* [TASK INSTRUCTIONS] Your answer must contain each line of the listing in which "Akadeemia" appears, copied in full.

* [RECORDS FOR THE EXERCISE]
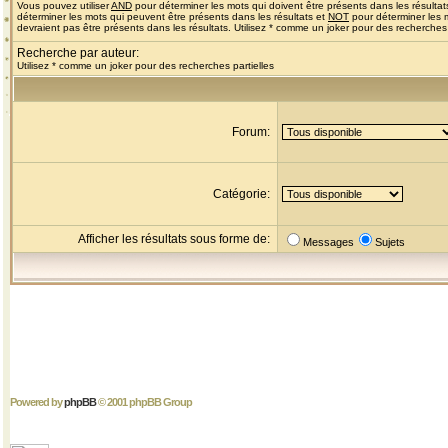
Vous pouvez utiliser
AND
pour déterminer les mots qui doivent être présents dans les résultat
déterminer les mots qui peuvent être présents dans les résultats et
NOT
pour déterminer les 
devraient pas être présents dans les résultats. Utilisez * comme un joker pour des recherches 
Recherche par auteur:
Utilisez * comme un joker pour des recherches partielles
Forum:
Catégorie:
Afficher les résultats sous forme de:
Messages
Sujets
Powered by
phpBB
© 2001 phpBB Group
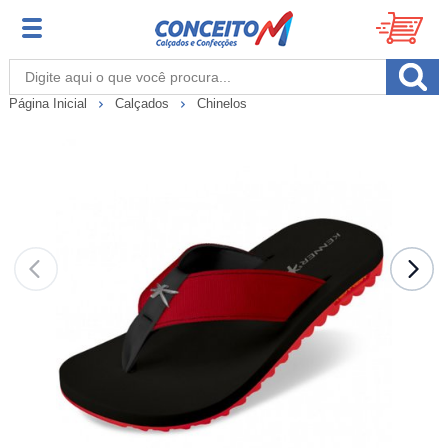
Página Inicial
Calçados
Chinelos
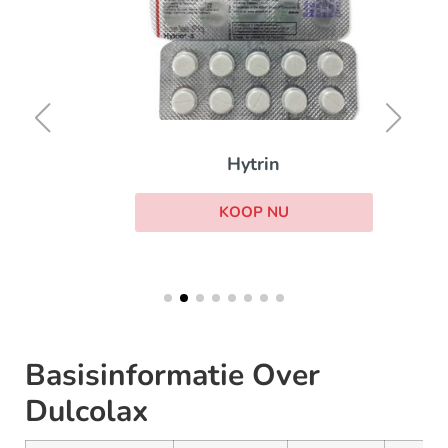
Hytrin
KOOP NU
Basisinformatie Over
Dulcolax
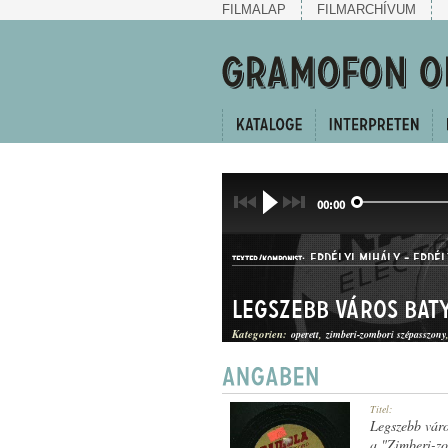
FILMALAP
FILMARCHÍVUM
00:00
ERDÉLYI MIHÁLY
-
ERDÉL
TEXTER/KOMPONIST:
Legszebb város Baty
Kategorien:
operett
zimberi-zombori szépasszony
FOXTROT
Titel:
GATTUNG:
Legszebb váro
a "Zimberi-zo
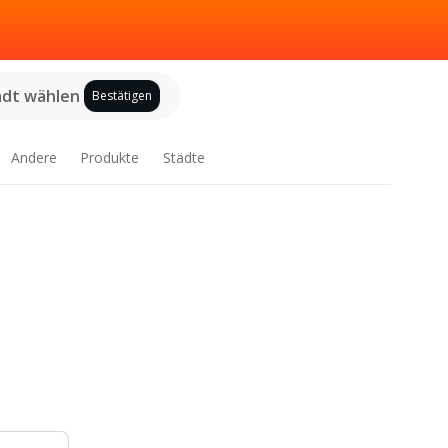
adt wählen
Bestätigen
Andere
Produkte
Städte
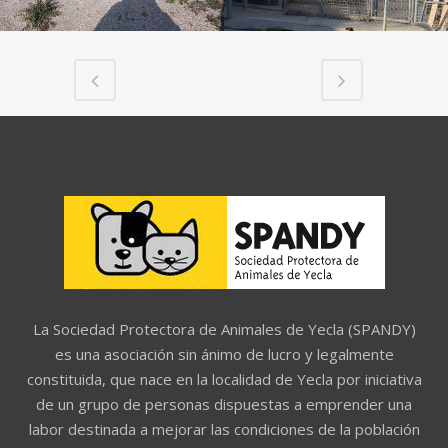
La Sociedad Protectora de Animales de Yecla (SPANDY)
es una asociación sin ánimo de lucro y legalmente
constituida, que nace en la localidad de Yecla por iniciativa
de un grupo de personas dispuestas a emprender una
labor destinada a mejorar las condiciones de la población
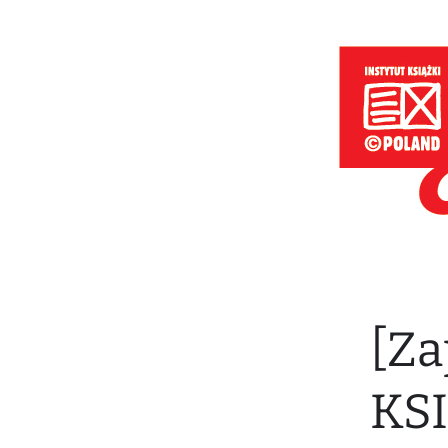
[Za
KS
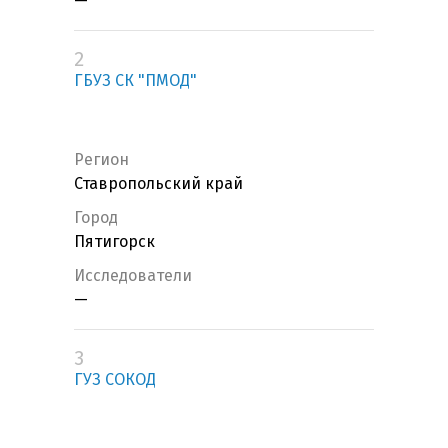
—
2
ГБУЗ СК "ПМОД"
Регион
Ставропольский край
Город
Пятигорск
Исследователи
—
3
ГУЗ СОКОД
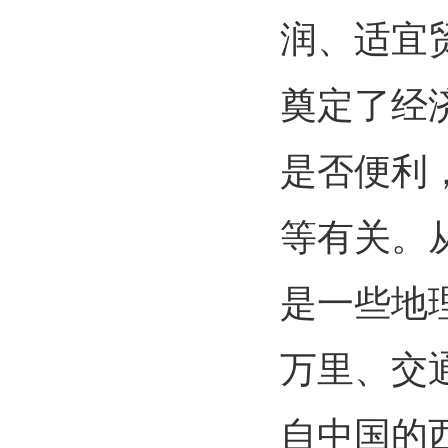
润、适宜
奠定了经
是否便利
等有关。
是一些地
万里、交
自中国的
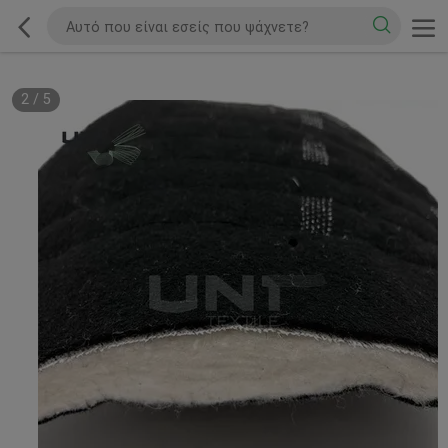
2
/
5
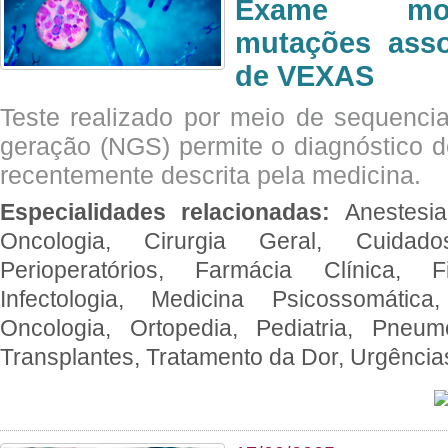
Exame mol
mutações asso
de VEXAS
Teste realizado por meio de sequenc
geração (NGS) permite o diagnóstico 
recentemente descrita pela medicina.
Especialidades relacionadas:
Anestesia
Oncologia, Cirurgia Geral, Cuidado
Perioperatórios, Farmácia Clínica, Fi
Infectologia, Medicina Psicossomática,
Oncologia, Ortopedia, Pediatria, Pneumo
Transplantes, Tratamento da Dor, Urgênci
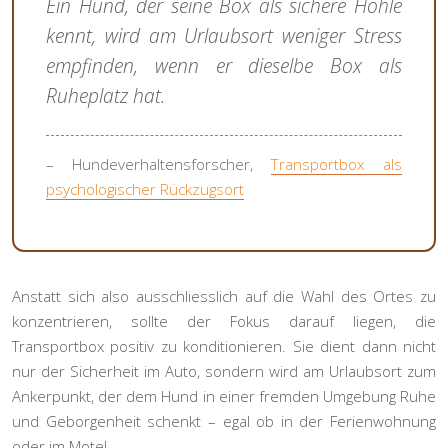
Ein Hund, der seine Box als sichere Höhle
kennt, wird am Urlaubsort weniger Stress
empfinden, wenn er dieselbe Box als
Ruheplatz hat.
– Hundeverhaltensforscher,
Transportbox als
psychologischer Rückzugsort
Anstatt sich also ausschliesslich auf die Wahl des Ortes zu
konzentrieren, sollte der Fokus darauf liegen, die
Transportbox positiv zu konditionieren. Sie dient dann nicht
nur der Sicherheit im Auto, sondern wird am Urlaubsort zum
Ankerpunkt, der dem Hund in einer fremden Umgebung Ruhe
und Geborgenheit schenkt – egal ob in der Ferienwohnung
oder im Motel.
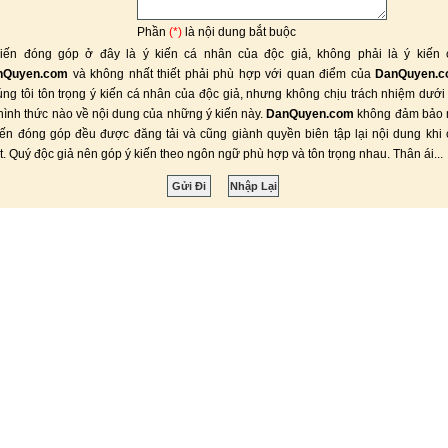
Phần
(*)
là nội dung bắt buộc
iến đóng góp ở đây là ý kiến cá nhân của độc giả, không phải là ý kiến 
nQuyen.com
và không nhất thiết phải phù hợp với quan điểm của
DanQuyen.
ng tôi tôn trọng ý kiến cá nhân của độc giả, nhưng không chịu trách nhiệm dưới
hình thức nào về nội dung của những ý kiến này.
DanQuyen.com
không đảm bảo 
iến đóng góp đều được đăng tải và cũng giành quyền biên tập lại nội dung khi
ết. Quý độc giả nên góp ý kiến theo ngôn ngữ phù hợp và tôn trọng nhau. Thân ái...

---

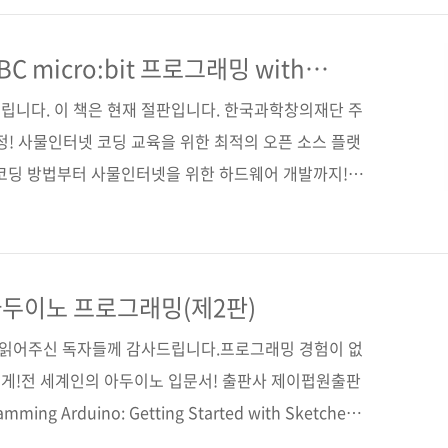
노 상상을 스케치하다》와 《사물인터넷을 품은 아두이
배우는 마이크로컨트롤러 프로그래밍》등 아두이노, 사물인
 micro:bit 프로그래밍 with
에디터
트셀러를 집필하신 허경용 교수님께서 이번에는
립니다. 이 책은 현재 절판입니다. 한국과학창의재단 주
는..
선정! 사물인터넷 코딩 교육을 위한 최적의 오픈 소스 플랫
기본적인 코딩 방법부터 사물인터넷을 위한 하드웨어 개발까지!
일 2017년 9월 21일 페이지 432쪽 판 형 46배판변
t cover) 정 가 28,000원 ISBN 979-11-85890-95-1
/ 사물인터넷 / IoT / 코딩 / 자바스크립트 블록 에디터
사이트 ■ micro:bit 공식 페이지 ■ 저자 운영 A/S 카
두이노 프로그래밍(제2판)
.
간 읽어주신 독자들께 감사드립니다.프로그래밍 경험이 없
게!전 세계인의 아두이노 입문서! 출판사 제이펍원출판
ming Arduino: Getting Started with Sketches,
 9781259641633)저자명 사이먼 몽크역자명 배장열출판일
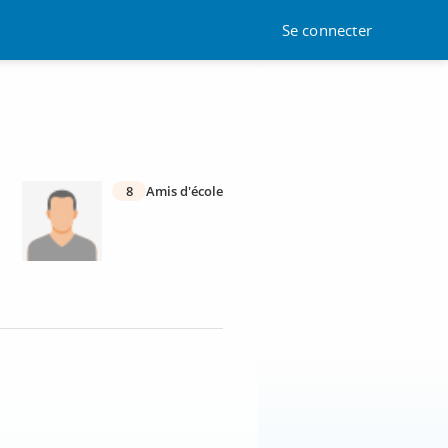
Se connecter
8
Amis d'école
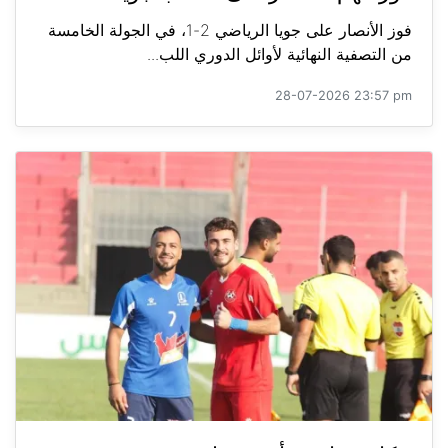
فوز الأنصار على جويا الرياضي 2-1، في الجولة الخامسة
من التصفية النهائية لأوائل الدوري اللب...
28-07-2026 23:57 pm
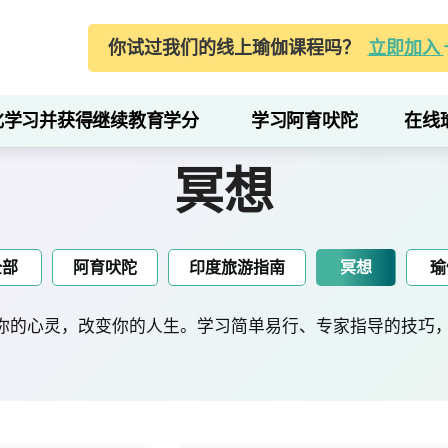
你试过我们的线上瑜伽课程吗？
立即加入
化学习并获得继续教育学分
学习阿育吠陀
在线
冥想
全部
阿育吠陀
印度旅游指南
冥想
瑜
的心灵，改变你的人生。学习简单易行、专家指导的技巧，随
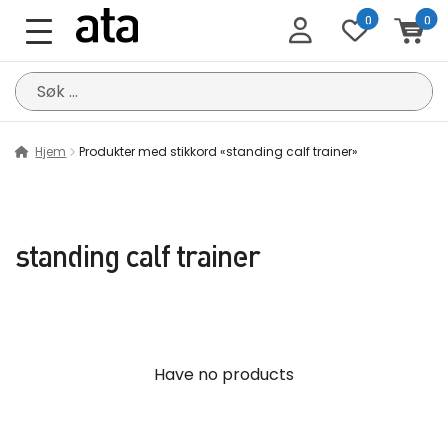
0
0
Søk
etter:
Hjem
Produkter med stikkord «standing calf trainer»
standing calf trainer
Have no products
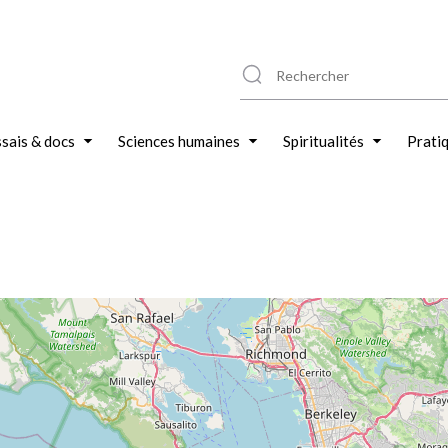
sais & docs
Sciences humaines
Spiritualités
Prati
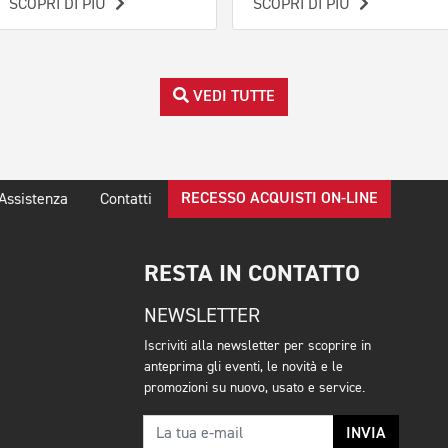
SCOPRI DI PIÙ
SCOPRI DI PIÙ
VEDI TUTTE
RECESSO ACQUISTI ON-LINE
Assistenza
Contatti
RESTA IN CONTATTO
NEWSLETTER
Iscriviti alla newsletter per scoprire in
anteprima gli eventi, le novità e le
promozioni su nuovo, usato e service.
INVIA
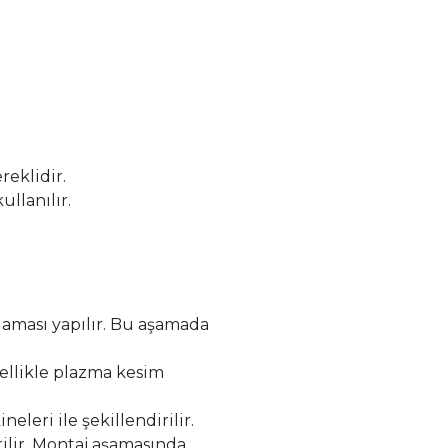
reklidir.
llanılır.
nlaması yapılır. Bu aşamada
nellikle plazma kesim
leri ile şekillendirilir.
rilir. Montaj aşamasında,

---

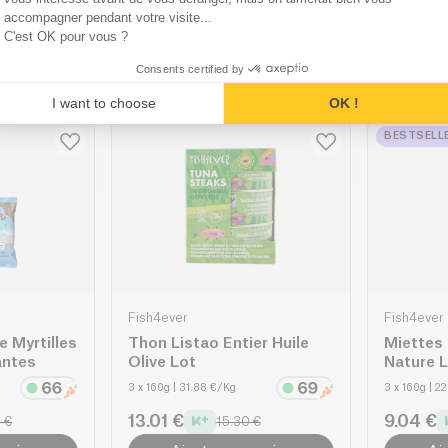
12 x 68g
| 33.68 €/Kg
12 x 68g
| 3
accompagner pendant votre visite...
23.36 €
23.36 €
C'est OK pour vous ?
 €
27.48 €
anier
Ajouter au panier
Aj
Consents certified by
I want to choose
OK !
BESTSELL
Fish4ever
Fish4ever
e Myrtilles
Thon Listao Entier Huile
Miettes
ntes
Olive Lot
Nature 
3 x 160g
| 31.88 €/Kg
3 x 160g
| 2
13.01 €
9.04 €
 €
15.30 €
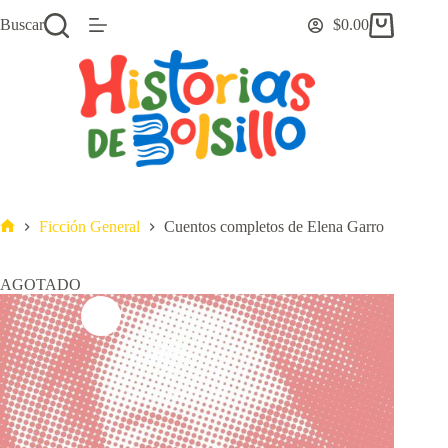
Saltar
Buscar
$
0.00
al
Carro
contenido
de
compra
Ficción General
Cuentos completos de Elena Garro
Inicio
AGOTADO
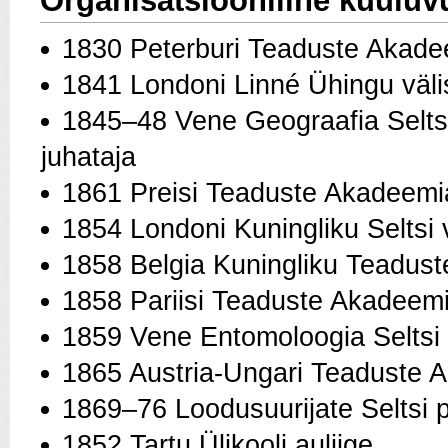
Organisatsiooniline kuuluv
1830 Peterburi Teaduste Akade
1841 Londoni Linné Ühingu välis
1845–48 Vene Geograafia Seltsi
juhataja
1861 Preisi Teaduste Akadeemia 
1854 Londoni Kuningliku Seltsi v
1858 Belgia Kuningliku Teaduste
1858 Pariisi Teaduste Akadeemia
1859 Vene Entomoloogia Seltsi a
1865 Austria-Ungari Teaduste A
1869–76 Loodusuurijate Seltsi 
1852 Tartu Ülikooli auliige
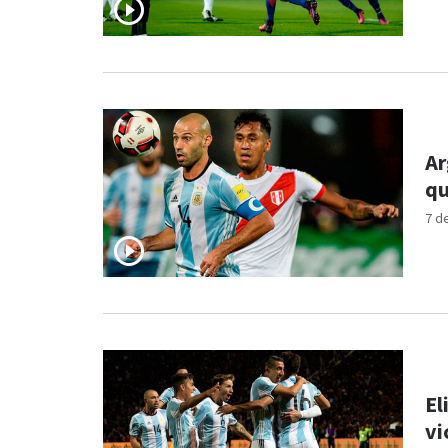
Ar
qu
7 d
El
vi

* [RESULT FOR THIS EXERCISE]
1861 Preisi Teaduste Akadeemia 
1858 Pariisi Teaduste Akadeemia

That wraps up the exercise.